Friday, December 22, 2023

2024 Major MLB Rules Changes - A CCS Review

Major League Baseball announced several rules changes approved by MLB's Competition Committee for the 2024 season, including reductions in the pitch clock timer and mound visit limit, new pitcher minimums, and an expansion of the runner's lane to a wider space.

Pitch Clock
Although the 15-second bases-empty pitch clock and 30-second between-batters pitch clock will remain the same in 2024, MLB will reduce the runners-on-base limit by two seconds, from 2023's mark of 20-seconds to 18 seconds in 2024. Furthermore, the pitch timer following foul balls or other dead ball situations will now begin upon the pitcher receiving the new baseball as opposed to 2023's start of the pitcher entering the dirt circle or mound area.

Mound Visit Limit
In 2023, teams were permitted five mound visits per game before being compelled to remove a pitcher for any subsequent visit exceeding this allotment. Umpires had discretion late in games to allow a mound visit without requiring the pitcher's removal.
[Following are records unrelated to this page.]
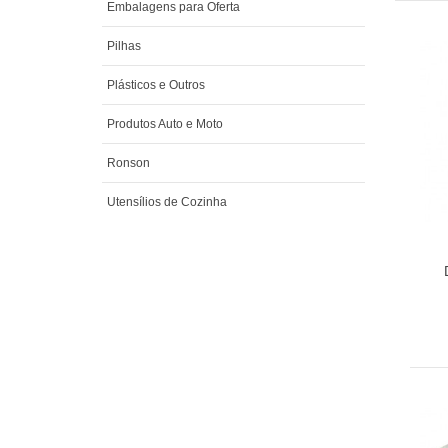
Embalagens para Oferta
Pilhas
Plásticos e Outros
Produtos Auto e Moto
Ronson
Utensílios de Cozinha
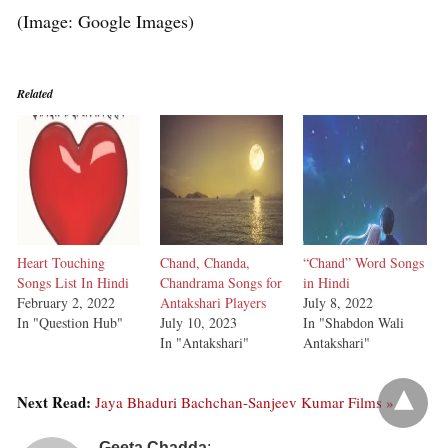
(Image: Google Images)
Related
Heart Touching
Chand, Chanda,
“Chand” Word Songs
Songs List In Hindi
Chandrama Songs for
in Hindi
February 2, 2022
Antakshari Players
July 8, 2022
In "Question Hub"
July 10, 2023
In "Shabdon Wali
In "Antakshari"
Antakshari"
Next Read:
Jaya Bhaduri Bachchan-Sanjeev Kumar Films »
Geeta Chadda
:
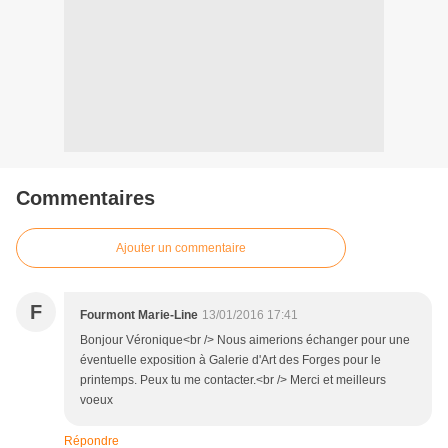
Commentaires
Ajouter un commentaire
F
Fourmont Marie-Line
13/01/2016 17:41
Bonjour Véronique<br /> Nous aimerions échanger pour une
éventuelle exposition à Galerie d'Art des Forges pour le
printemps. Peux tu me contacter.<br /> Merci et meilleurs
voeux
Répondre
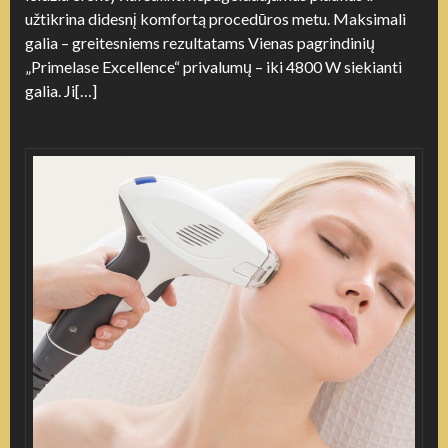
užtikrina didesnį komfortą procedūros metu. Maksimali
galia – greitesniems rezultatams Vienas pagrindinių
„Primelase Excellence“ privalumų – iki 4800 W siekianti
galia. Ji[…]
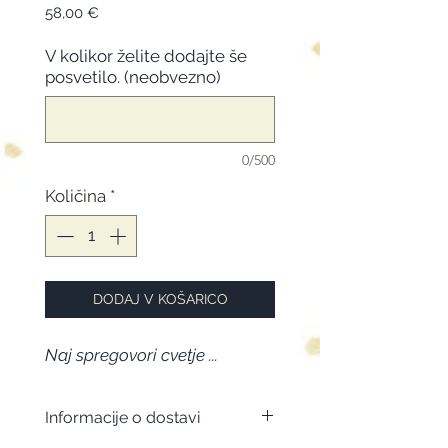
Price
58,00 €
V kolikor želite dodajte še
posvetilo. (neobvezno)
0/500
Količina
*
DODAJ V KOŠARICO
Naj spregovori cvetje ...
Informacije o dostavi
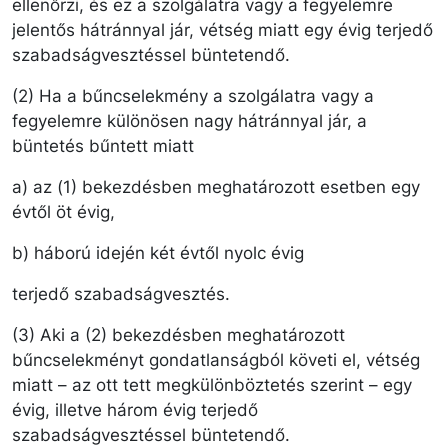
ellenőrzi, és ez a szolgálatra vagy a fegyelemre
jelentős hátránnyal jár, vétség miatt egy évig terjedő
szabadságvesztéssel büntetendő.
(2) Ha a bűncselekmény a szolgálatra vagy a
fegyelemre különösen nagy hátránnyal jár, a
büntetés bűntett miatt
a) az (1) bekezdésben meghatározott esetben egy
évtől öt évig,
b) háború idején két évtől nyolc évig
terjedő szabadságvesztés.
(3) Aki a (2) bekezdésben meghatározott
bűncselekményt gondatlanságból követi el, vétség
miatt – az ott tett megkülönböztetés szerint – egy
évig, illetve három évig terjedő
szabadságvesztéssel büntetendő.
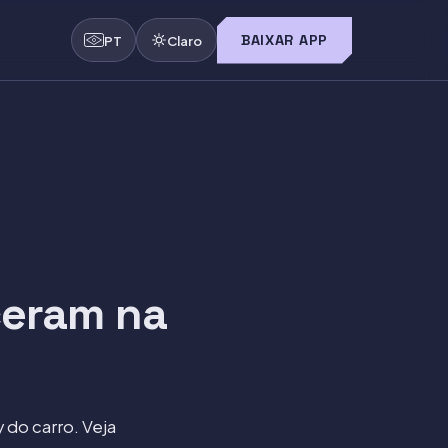
BAIXAR APP
PT
Claro
ceram na
 do carro. Veja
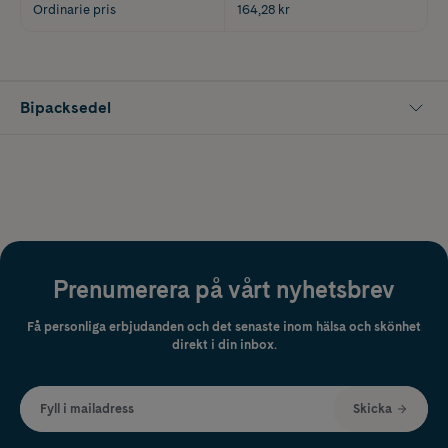
Ordinarie pris
164,28 kr
Bipacksedel
Prenumerera på vårt nyhetsbrev
Få personliga erbjudanden och det senaste inom hälsa och skönhet
direkt i din inbox.
Fyll i mailadress
Skicka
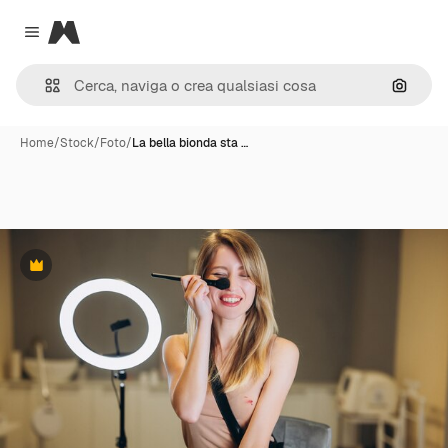
Magnific
Close menu
Cerca 
Home
/
Stock
/
Foto
/
La bella bionda sta …
Premium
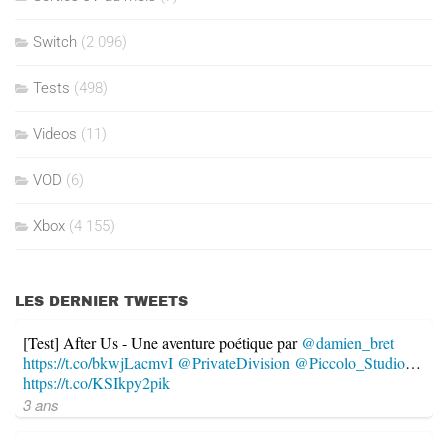
Switch
(2 096)
Tests
(498)
Videos
(11)
VOD
(6)
Xbox
(4 155)
LES DERNIER TWEETS
[Test] After Us - Une aventure poétique par
@damien_bret
https://t.co/bkwjLacmvI
@PrivateDivision
@Piccolo_Studio
…
https://t.co/KSIkpy2pik
3 ans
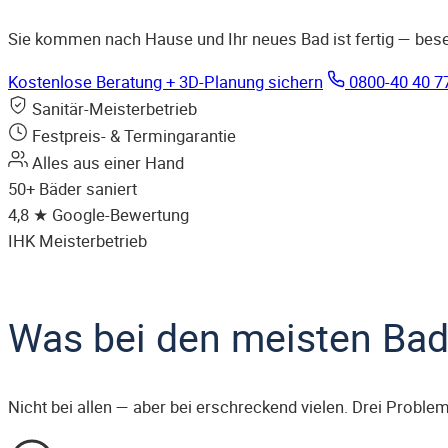
Sie kommen nach Hause und Ihr neues Bad ist fertig — besen
Kostenlose Beratung + 3D-Planung sichern
0800-40 40 7
Sanitär-Meisterbetrieb
Festpreis- & Termingarantie
Alles aus einer Hand
50+
Bäder saniert
4,8 ★
Google-Bewertung
IHK
Meisterbetrieb
Was bei den meisten Bad
Nicht bei allen — aber bei erschreckend vielen. Drei Probl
In 2024, teams will be allowed four mound visits until the 9th inning, when umpires may afford teams an additional visit without the must-remove-pitcher penalty.

Pitcher Minimum
In addition to the existing three-batter minimum rule for pitchers, 2024 will now require any pitcher who warms up on the field prior to an inning to face at least one batter (three for any pitcher newly into the game). This will prevent managers from executing pitching changes after warmups but before the first batter of the new inning.

Runner's Lane
Due to a flurry of runner's interference incidents, MLB will expand the runner's lane in 2024 to include the entirety of the dirt path between home plate and first base in fair territory, in addition to the existing three-foot wide lane in foul territory during the latter half of the distance to first base. This expansion effectively means runners may run to first base without penalty in fair territory, provided that both feet remain on or touching the dirt. A runner will be deemed legal if half of their foot is on the dirt and half on the infield grass in fair territory.